Steve Furst, the president of Djangos, knows that folks like the cramped stores from where they scavenge: “People migrate, but they never forget their roots.” You will always be able to walk into a Cellophane Square and root through the stacks—but once you’ve done, there are now kiosks in each store that can root remotely through inventories at the other 19 Djangos-affiliated stores, checking first the Portland inventory, then the locations nearest your ZIP code and so forth, ending up with a search encompassing about 1 million titles. This system doesn’t discourage folks from walking into a single indie record shop; it diminishes the possibility that they’ll walk into a second.

Convenience also keeps Furst sanguine about another threat to indie shops: consumer-to-consumer sales at places such as eBay, half.com, GEMM, and Amazon’s zStores and auctions. eBay is in fact, says Furst, not a bad guy here—”eBay made [buying] used [music] respectable for all of us.”

I tried selling an item on half.com— a double-purchased disc, in fact. I’d already shuffled a copy to Cellophane a while ago, getting about $3 for the little darling. I listed it at half for about $5. Within six hours, some nice fellow in Pennsylvania bought it; within a few weeks, half.com will send me a check for 85 percent of that amount— but first I had to find an envelope and stamps, not to mention a parking place at the post office. The payout was nifty, but unloading a lot of CDs could turn out to be a complex undertaking.

Which works in Djangos’ favor, says Furst, who notes nonetheless that Djangos has put a certain amount of Cellophane Square’s inventory on half.com, eBay, and so on. Working with those sites lets Cellophane Square move excess inventory and gives folks a glimpse of what a real record store with really knowledgeable clerks, as opposed to an ordinary jane with too many CDs, can offer. (And to their credit, Djangos has increased the payout on used CDs, dropping selling prices and paying a 33 percent bonus on stuff they buy if you’ll take payment in trade.)

And MP3s? Don’t (gulp) worry, says Furst. Djangos has already partnered with MP3.com to produce a streaming service, “if,” he rues, “they ever get out of the Universal [lawsuit].” He also describes a plan to make Djangos, in kiosk form, “a major movie and music store on campuses—Djangos everywhere.
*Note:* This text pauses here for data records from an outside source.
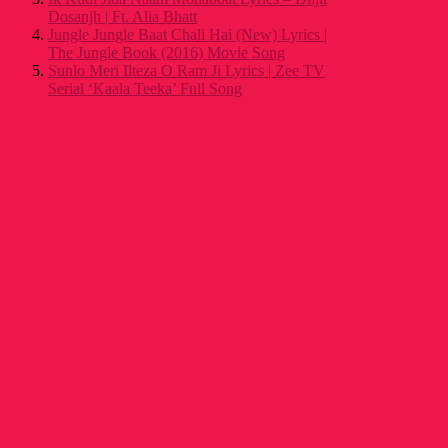
Dosanjh | Ft. Alia Bhatt
Jungle Jungle Baat Chali Hai (New) Lyrics |
The Jungle Book (2016) Movie Song
Sunlo Meri Ilteza O Ram Ji Lyrics | Zee TV
Serial ‘Kaala Teeka’ Full Song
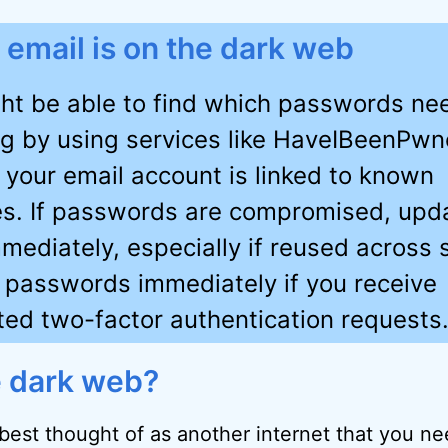
r email is on the dark web
ht be able to find which passwords ne
g by using services like HaveIBeenPwn
f your email account is linked to known
s. If passwords are compromised, upd
mediately, especially if reused across s
passwords immediately if you receive
ited two-factor authentication requests
e dark web?
best thought of as another internet that you ne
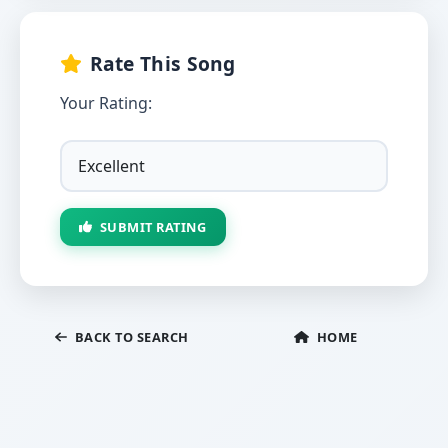
Rate This Song
Your Rating:
SUBMIT RATING
BACK TO SEARCH
HOME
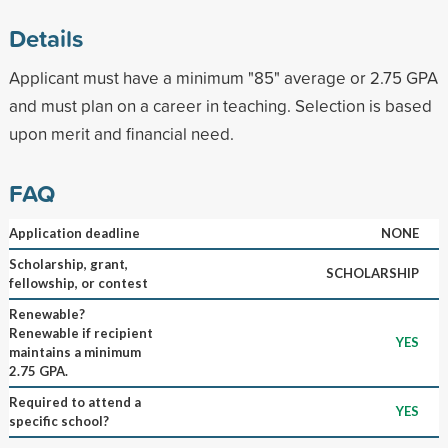
Details
Applicant must have a minimum "85" average or 2.75 GPA
and must plan on a career in teaching. Selection is based
upon merit and financial need.
FAQ
Application deadline
NONE
Scholarship, grant,
SCHOLARSHIP
fellowship, or contest
Renewable?
Renewable if recipient
YES
maintains a minimum
2.75 GPA.
Required to attend a
YES
specific school?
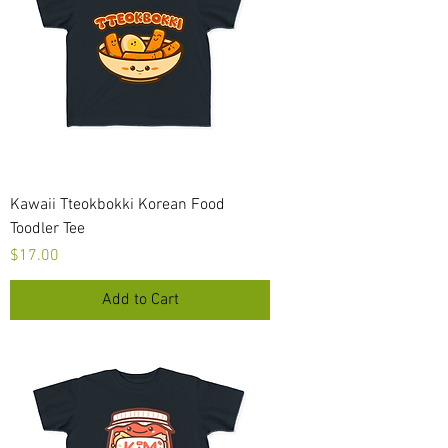
Kawaii Tteokbokki Korean Food
Toodler Tee
Price
$17.00
Add to Cart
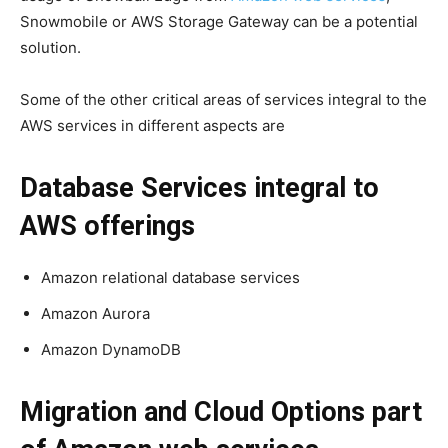
Snowmobile or AWS Storage Gateway can be a potential
solution.
Some of the other critical areas of services integral to the
AWS services in different aspects are
Database Services integral to
AWS offerings
Amazon relational database services
Amazon Aurora
Amazon DynamoDB
Migration and Cloud Options part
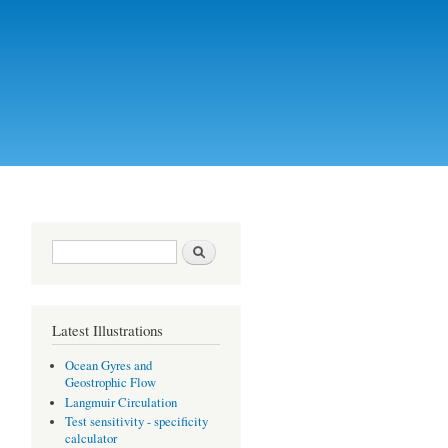
Search form
Search
Latest Illustrations
Ocean Gyres and
Geostrophic Flow
Langmuir Circulation
Test sensitivity - specificity
calculator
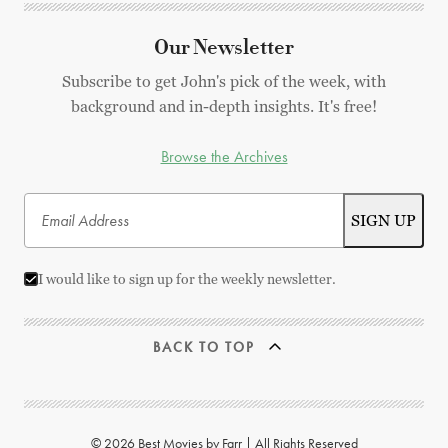
Our Newsletter
Subscribe to get John's pick of the week, with
background and in-depth insights. It's free!
Browse the Archives
I would like to sign up for the weekly newsletter.
BACK TO TOP
© 2026 Best Movies by Farr | All Rights Reserved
The Napsters and the MP3s of the world [exist], but students love to buy music, especially used music.” He suggests that something like leasing (buy the disc, enjoy the disc, sell the disc back to Djangos) may prove an attractive way to buy music down the road—like leasing a car, or renting a video without the fear of fines.

When I walk into Cellophane Square, the kiosks are out of order and the clerk behind the counter jots down my purchases on a clipboard. For a minute I’m torn between relief that Cellophane Square continues as its slightly discombobulated self and dismay that everything I’ve been led to think about the great Djangos merger/acquisition is all vaporware. I ask the clerk what the deal is. He’s happy to help and promises the machines will be ready very soon—”they’re really new.” And so is he, hired since the May acquisition.

Wait. They’re hiring? No jobs are being lost to this particular dot-com?

Good enough for me. I decree Djangos . . . unexpectedly virtuous.